The most interesting development is the rise of Beppe Grillo, a comedian who for a couple of years has been developing his 5 Star Movement (unrelated to the oddball 80s pop outfit) online and in mass public meetings. This is basically an anti-politics political movement, aimed at wholesale reform of the political system, but with no programme for government at all beyond getting rid of the old guard, and changing Parliament, in some fairly vague ways.

 

They achieved 25% of the vote, more or less - an astounding result considering they didn't exist until a couple of years ago. Now they seem to hold the balance of power.

 

Meanwhile the two major coalitions - centre-left and centre-right, were virtually tied. From Berlusconi's point of view, that is a massive achievement.

 

This time last year, they sat at around 12% in the polls, and at the start of the campaign, were still around 19%. Now they got about 30% of the vote. And this despite the Lega Nord separatists who are their coalition partners being mired in scandal.

 

How did it happen - well, Berlusconi demonstrated again where he gets it from. Aside from the fact that his media empire presents a wholly distorted view to the public, this was a masterclass in his modus operandi. The opposition plays into his hands - everyone hates Berlusconi, and they let it show. The opposition parties make him the focus of their hatred, which gives him publicity. The political programmes give him huge exposure. He plays the victim - victim of the media, of the judiciary, of everything, and he revels in it. It gives him life. The one thing that would truly destroy Berlusconi is if he were to be ignored. But nobody ignores him. He makes wilder claims, more improbably promises, and he gets the attention on him. Then he lays it on with a trowl - plots and conspiracies against him; small-minded populism and xenophobia; tax cuts and giveaways in the face of horrendous public finances.

 

The centre-left meanwhile had a pretty poor campaign - Bersani is old and comes across as a relic of a bygone age. The left passed up the chance to move to a new generation of politician, and they are paying the price through Grillo's success. In many regions of Italy, Grillo took votes that the left would have won, and given them a big majority in Parliament. Even the exit polls had them 7-10% ahead yesterday, but they ended up with less than 1% more votes than Berlusconi.

 

Mario Monti did less well than expected - about 10%, and has been rendered almost insignificant by Grillo.

 

The other factor was the weather. It's been freezing across Italy - there's been snow in Calabria, a rare event indeed.

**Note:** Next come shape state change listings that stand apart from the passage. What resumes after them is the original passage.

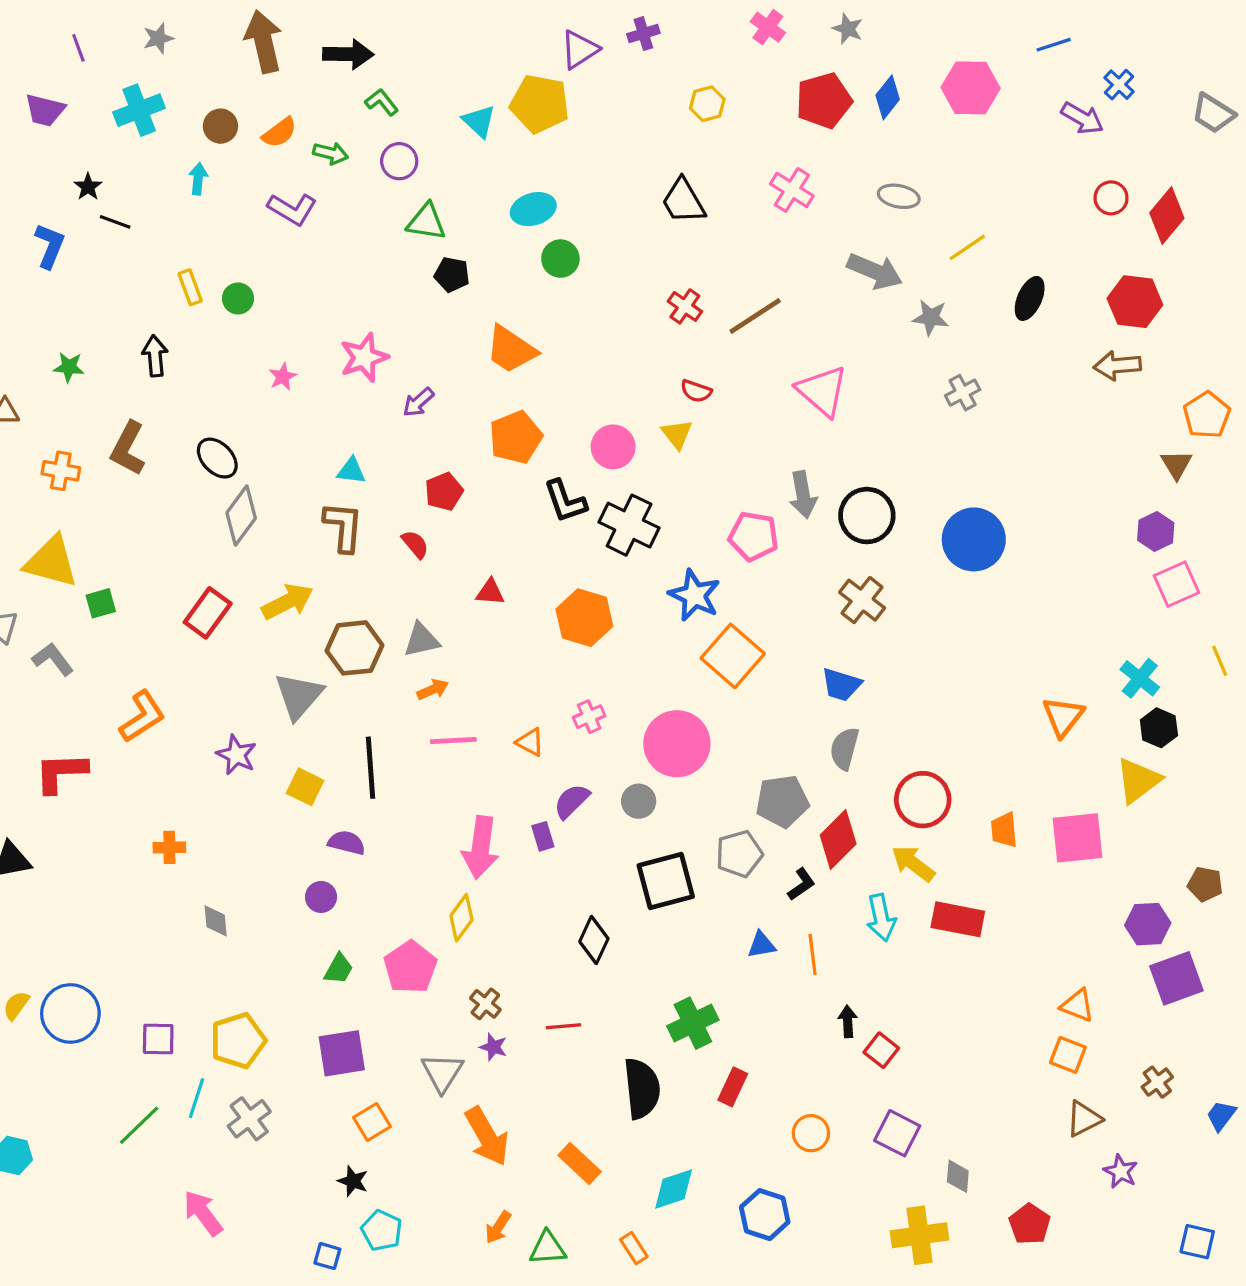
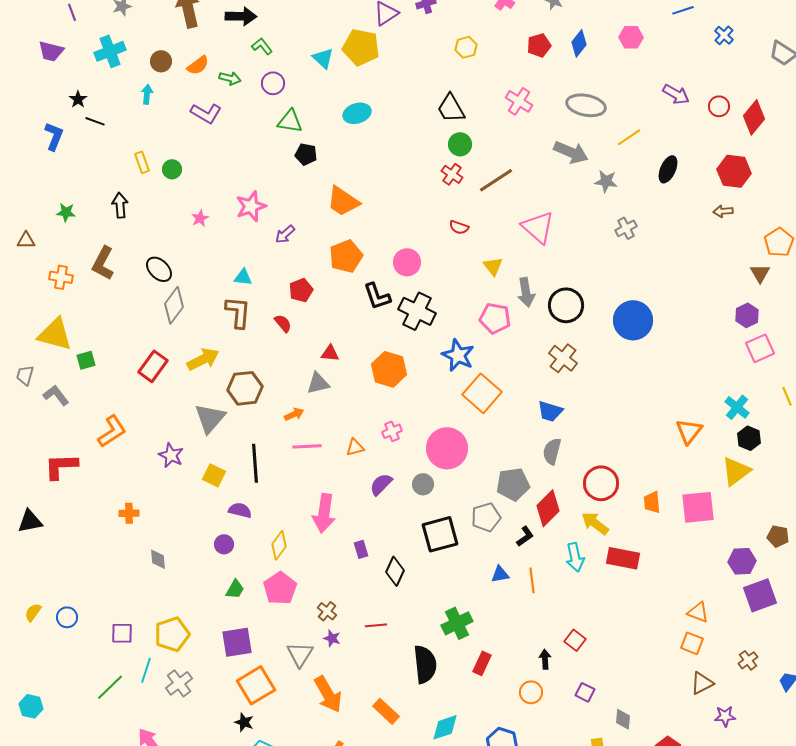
pink hexagon: (971, 88) -> (631, 37), size x0.7
red pentagon: (824, 101) -> (539, 45), size x0.7
purple arrow: (1082, 118) -> (676, 94), moved
gray ellipse: (899, 196) -> (586, 105), size x1.5
green circle: (560, 259) -> (460, 144), moved
brown arrow: (1117, 365) -> (723, 211), size x0.7
yellow triangle: (677, 434) -> (493, 266), moved
gray triangle: (422, 640) -> (318, 383), moved
orange triangle: (530, 742) -> (355, 447), turned -42
purple rectangle: (543, 836) -> (361, 549), moved
yellow diamond: (461, 918) -> (279, 545), moved
blue circle: (70, 1013) -> (67, 617), size x0.6
black arrow: (848, 1021) -> (545, 659), moved
orange square: (372, 1122) -> (256, 685), size x1.6
purple square: (897, 1133) -> (585, 692), size x0.7
purple star: (1121, 1171) -> (725, 716), turned -30

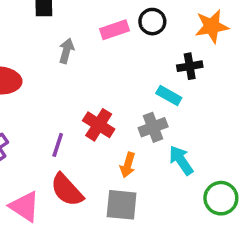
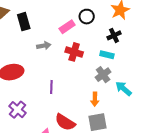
gray arrow: (66, 51) -> (44, 46), turned 80
red cross: (99, 125) -> (74, 52), moved
purple line: (58, 145) -> (51, 87), moved

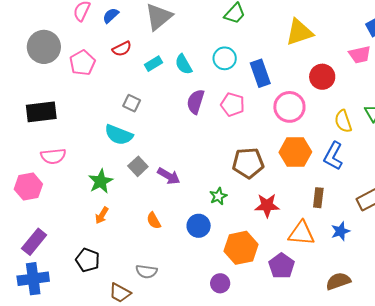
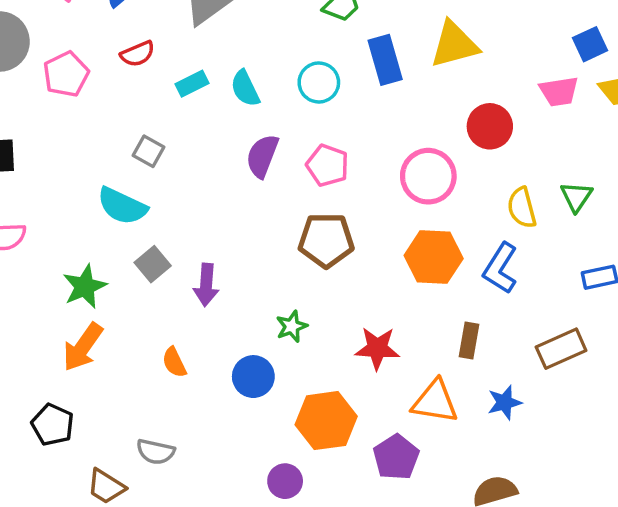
blue rectangle: (260, 73) -> (385, 60), moved
brown pentagon: (248, 163) -> (326, 240), moved
purple arrow: (169, 176) -> (206, 285), turned 60
orange arrow: (102, 215) -> (83, 347), size x1.6

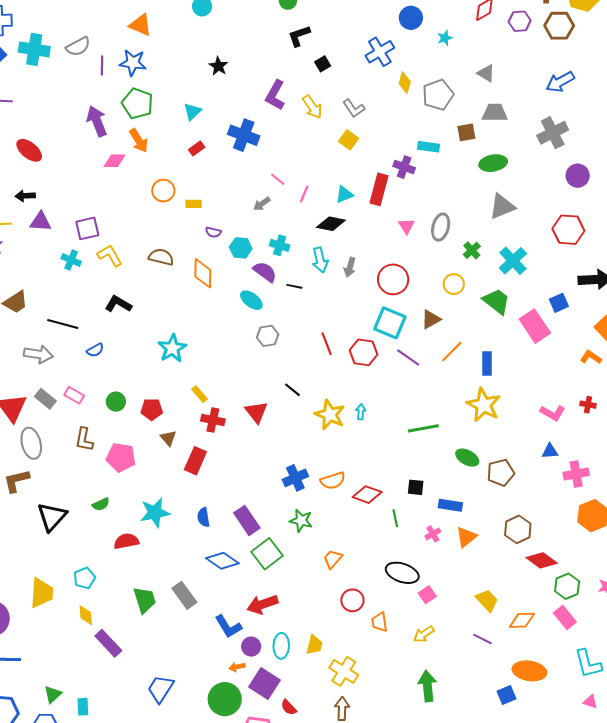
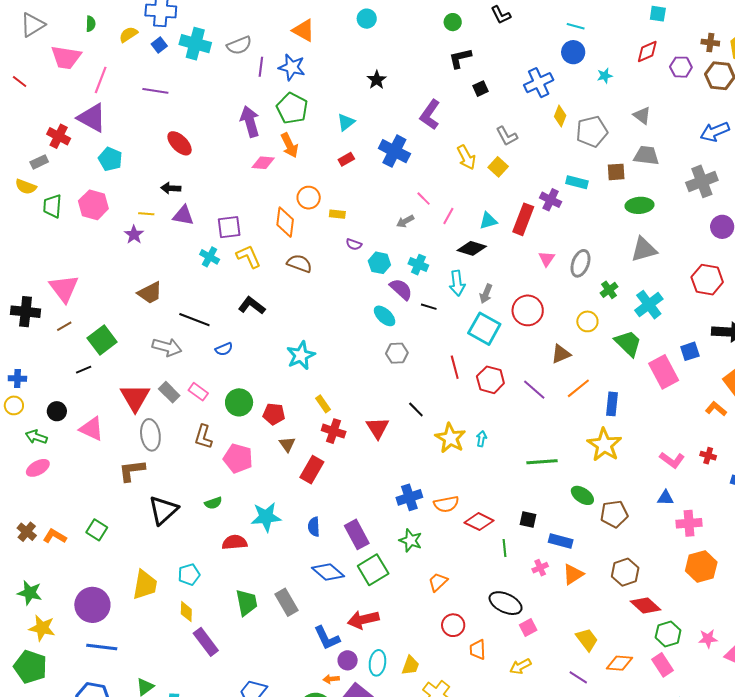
yellow arrow: (312, 107) -> (466, 157), moved
orange diamond: (203, 273) -> (285, 222), moved
cyan square: (390, 323) -> (484, 329), moved
green circle: (116, 402) -> (239, 402), size x1.4

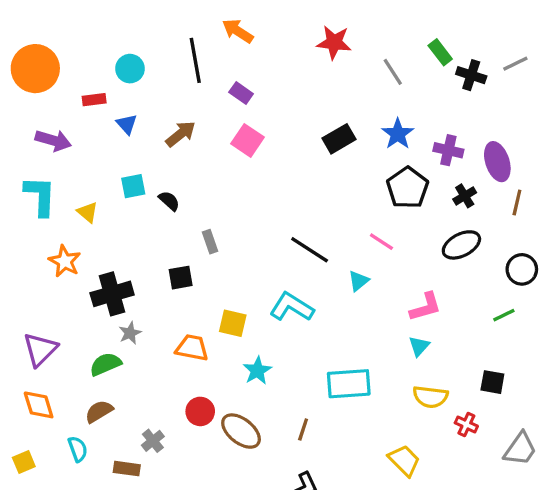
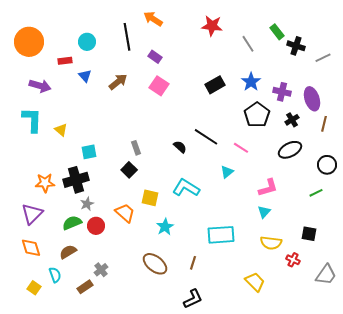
gray line: (515, 64) -> (323, 58), moved
cyan square: (133, 186) -> (89, 152), moved
black semicircle: (169, 201) -> (180, 147), moved
black line: (310, 250) -> (206, 137), moved
orange star: (65, 261) -> (45, 183), moved, turned -30
black square: (181, 278) -> (129, 170), moved, turned -35
orange trapezoid: (192, 348) -> (125, 213), turned 30
red circle: (200, 411) -> (96, 226), moved
yellow square: (24, 462) -> (34, 288), moved, turned -32
brown rectangle: (127, 469) -> (85, 287), turned -42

Turnout was down 6% on 2008. Based on what we know about elections and weather, that will have helped the centre-right. It's unlikely the next elections will be in such bad weather.

 

So what happens next? The lower house is in the centre-left's hands thanks to a system which gives the biggest party an automatic majority. The upper house is deadlocked. Nobody can govern without a majority in both houses. And nobody can get a majority in the Senate without Grillo. He is exactly where he wanted to be - powerful and beholden to nobody.

 

By mid-April, Parliament must choose a new President of the Republic. Whether a new government can form before that is in doubt. My money is on the centre-left attempting to agree an informal short-term pact to agree constitutional and political changes with Grillo. But Grillo has shown no signs of compromise at all so far in his political career. But Grillo has his best chance now to actually do what he says he wants to do. Will he accept some compromise to get change now? Where will he stop?

 

I reckon the left will drag things out long enough to get new elections in June or September. They need a new electoral law and they need to elect a sensible President. They also need to learn the lesson and stop making Berlusconi the focal point of their politics. As usual, nothing is certain - and intrigue and plotting will flourish. And the country will continue to go to the dogs, economically.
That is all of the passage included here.